In addition, we analyzed outlier ML predictions and corresponding prediction uncertainties; incorporating such uncertainty analysis enhances the credibility of ML predictions. By evaluating the standard deviation of predictions across 10 cross-validation (CV) models, we observed higher uncertainty in regions with low permeability and ideal perm-selectivity (Supplementary Fig. 8), indicating that these predictions should be interpreted with caution. Conversely, regions with high permeability and selectivity, which are the primary areas of interest for membrane design, exhibited much lower uncertainties, thus providing greater confidence for exploring new chemical spaces in this regime. In the future, exploring new polymer chemistries and validating the separation performance of these newly discovered polymers through multi-component transport simulations will lay the foundation for developing high-performance, sustainable polymers for solvent separation.
Discussion
In conclusion, we proposed a methodology to guide the discovery of sustainable polymer membranes for a given organic binary solvent separation. Focusing on solvent diffusivity as a key parameter to understand solvent transport, we fused experimental and in-house generated simulated data to build robust multi-task and physics-enforced machine learning models. These models demonstrated enhanced prediction generalizability and accuracy in data-scarce regimes as compared to traditional single-task ML models. Next, we leverage these models to address the issue of identifying optimal membranes for a given binary solvent separation problem. For a case study of toluene-heptane separation, ML results indicate PVC as the optimal polymer for this separation, a finding consistent with the literature, thus affirming the validity of this methodology. We further proposed halogen-free alternatives to PVC by screening across a much larger chemical space of 8 million virtually produced candidates. This data-driven approach is scalable to other solvent systems and is thus expected to advance solvent separation technologies significantly. We acknowledge inherent assumptions and limitations, including the lack of consideration of solvent-solvent interactions and the need for further investigation into long-term membrane performance factors such as swelling, plasticization, and aging. Notably, despite these approximations, the ML-predicted trade-off plots represent a novel contribution, being the most significant of their kind to date, and will function as robust benchmarks that guide and expedite the discovery of membranes for solvent separations. We foresee that expanding the search space using virtual design algorithms, particularly those focused on promising candidates such as polymers with high intrinsic microporosity, will uncover new sustainable, high-performance membranes that are awaiting discovery.
Methods
Polymer and solvent fingerprinting
To numerically represent polymers and solvents, we used the hierarchical fingerprinting procedure that was developed in the past decade and referred to as the Polymer Genome fingerprinting27,77. The polymer and solvent SMILES were converted into numerical vectors to represent the chemical structure of the polymers and solvents. This fingerprinting scheme derives features from various hierarchical levels, including atomic-level, block-level, and morphological descriptors. Atomic-level fingerprints consider atomic triples (fragments of three contiguous atoms), while block-level fingerprints examine larger-scale blocks, such as benzene rings. Additionally, morphological descriptors encompass features like the shortest topological distance between rings, the fraction of atoms in side chains, and the length of the largest side chain. They also include quantitative structure-property relationship (QSPR) descriptors such as Van der Waals volume, surface area, and topological polar surface area (TPSA).
Sorption Uptake ML model
Sorption uptake refers to the amount of solvent absorbed per mass (or per volume) of the polymer matrix. However, experimental measurements of solvent sorption uptake, often performed using setups similar to those for diffusivity measurements, are notably time-intensive. To address this, we previously developed an ML model that accurately predicts the sorption uptake (or the specific uptake) of solvents in polymers15. We trained the “Sorption Uptake ML model” on a comprehensive dataset of experimental sorption values (expressed as mmol of solvent present per gram of polymer), covering 2275 systems of 46 polymers and 91 solvents.
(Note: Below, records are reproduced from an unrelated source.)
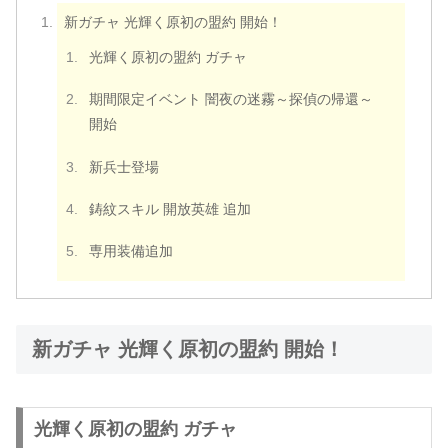
新ガチャ 光輝く原初の盟約 開始！
光輝く原初の盟約 ガチャ
期間限定イベント 闇夜の迷霧～探偵の帰還～
開始
新兵士登場
鋳紋スキル 開放英雄 追加
専用装備追加
新ガチャ 光輝く原初の盟約 開始！
光輝く原初の盟約 ガチャ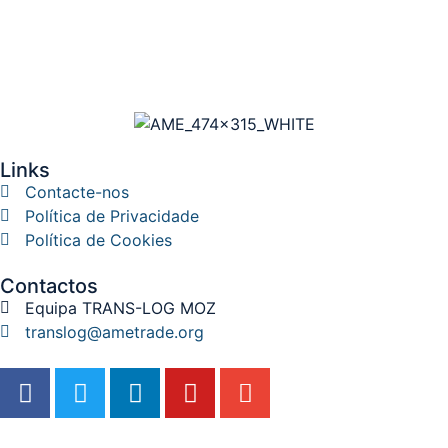
Links
Contacte-nos
Política de Privacidade
Política de Cookies
Contactos
Equipa TRANS-LOG MOZ
translog@ametrade.org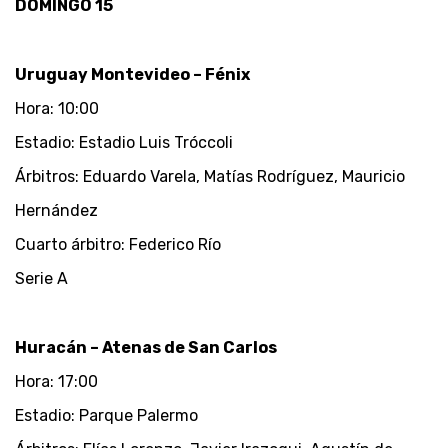
DOMINGO 15
Uruguay Montevideo – Fénix
Hora: 10:00
Estadio: Estadio Luis Tróccoli
Árbitros: Eduardo Varela, Matías Rodríguez, Mauricio
Hernández
Cuarto árbitro: Federico Río
Serie A
Huracán – Atenas de San Carlos
Hora: 17:00
Estadio: Parque Palermo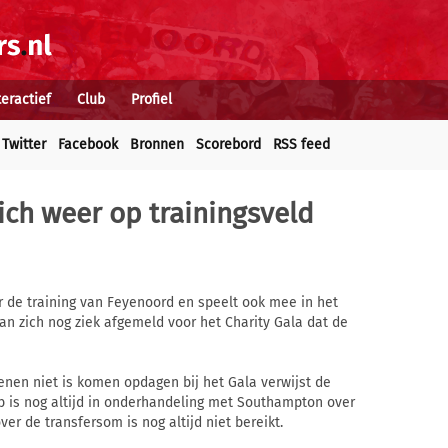
teractief
Club
Profiel
Twitter
Facebook
Bronnen
Scorebord
RSS feed
zich weer op trainingsveld
r de training van Feyenoord en speelt ook mee in het
n zich nog ziek afgemeld voor het Charity Gala dat de
enen niet is komen opdagen bij het Gala verwijst de
ub is nog altijd in onderhandeling met Southampton over
er de transfersom is nog altijd niet bereikt.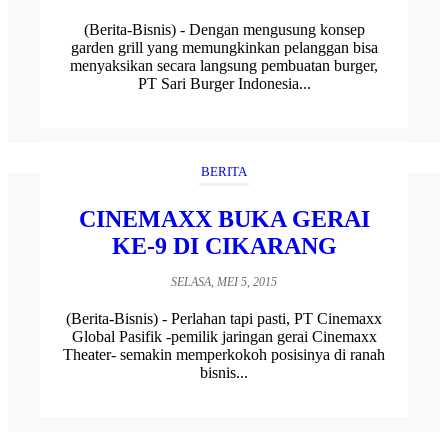
(Berita-Bisnis) - Dengan mengusung konsep
garden grill yang memungkinkan pelanggan bisa
menyaksikan secara langsung pembuatan burger,
PT Sari Burger Indonesia...
BERITA
CINEMAXX BUKA GERAI
KE-9 DI CIKARANG
SELASA, MEI 5, 2015
(Berita-Bisnis) - Perlahan tapi pasti, PT Cinemaxx
Global Pasifik -pemilik jaringan gerai Cinemaxx
Theater- semakin memperkokoh posisinya di ranah
bisnis...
The neural network model comprises of an input layer, two hidden layers, and an output layer. This model utilized Polymer Genome-based27,77 fingerprints to describe polymers and solvents (described in detail in Section Polymer and solvent fingerprinting) along with solvent molar volumes, to predict specific uptake across a range of activities, as illustrated in Fig. 7, achieving a satisfactory predictive accuracy with a order of magnitude error or mean absolute error (MAE) in log scale of 0.13 mmol/g and an average R2 of 0.93 across 10 runs on a 10% test split. Together with our diffusivity model, this sorption model provides a full description of solvent permeability through polymers. Previously, we used these models to predict complex mixture permeation by incorporating sorption and diffusivity data into a Maxwell-Stefan mass transport model. In this work, we leveraged the model in two ways: first, to expand the dataset, as discussed in Section Data augmentation, and second, to predict solubility coefficient values, as outlined in Section Solvent diffusivity ML models. More details about the model architecture are accessible in the Supplementary Section of our previous publication15.
a This model enables prediction of specific uptake concentration as a function of solvent activity15. b The diffusivity ML model built in this work. Together, these two models are used to estimate solvent permeability through a polymer.
Solvent diffusivity ML models
-
Gaussian Process Regression (GPR): Gaussian process regression uses a Bayesian framework, wherein a Gaussian process is used to map inputs to the desired output property, diffusivity. GPR is widely used for smaller datasets, valued for its ability to deliver accurate predictions while quantifying uncertainty effectively. GPR models were built using Radial Basis Function (RBF) kernels and 5-fold cross-validation using scikit-learn libraries93.
-
Neural Networks (NN): A fully connected neural network model was developed to predict the target property, consisting of an input layer, two hidden layers, and an output layer to predict the target property. The features polymer-solvent fingerprints, solvent concentration, temperature, and a selector vector for the data source are mapped to the target property. Each hidden layer consisted of a set of neurons that apply learned weights to the inputs, followed by a non-linear sigmoid activation function. This architecture, established in our previous work15 and visualized in Supplementary Fig. 4a, was trained using backpropagation to minimize prediction errors. Given the small dataset size, 10 models were trained using 10-fold cross-validation, and an ensemble of these models was used for the final average prediction and to obtain the standard deviation of predicted values. Additionally, the dropout technique was implemented to prevent overfitting. All models were implemented using TensorFlow94.
-
Physics enforced Neural Networks (PENN): The PENN model architecture is the same as that of neural networks, as described above, with an additional output layer to enforce physics (Supplementary Fig. 4b and 4c). For the PENN-1 model, polymer-solvent fingerprints, solvent concentration, temperature, and a selector vector for the data source are used as inputs. The molar volume of the solvent (\(\hat{V}\)) is incorporated into the output layer, where parameters A and B are determined through equation fitting to map the input features to the output. The empirical relationship was encoded using the equation:
$${\log }_{10}D=A\cdot {\log }_{10}\hat{V}+B$$(4)where \(\hat{V}\) (m3/mol) represents the solvent molar volume, and A and B were the learned parameters.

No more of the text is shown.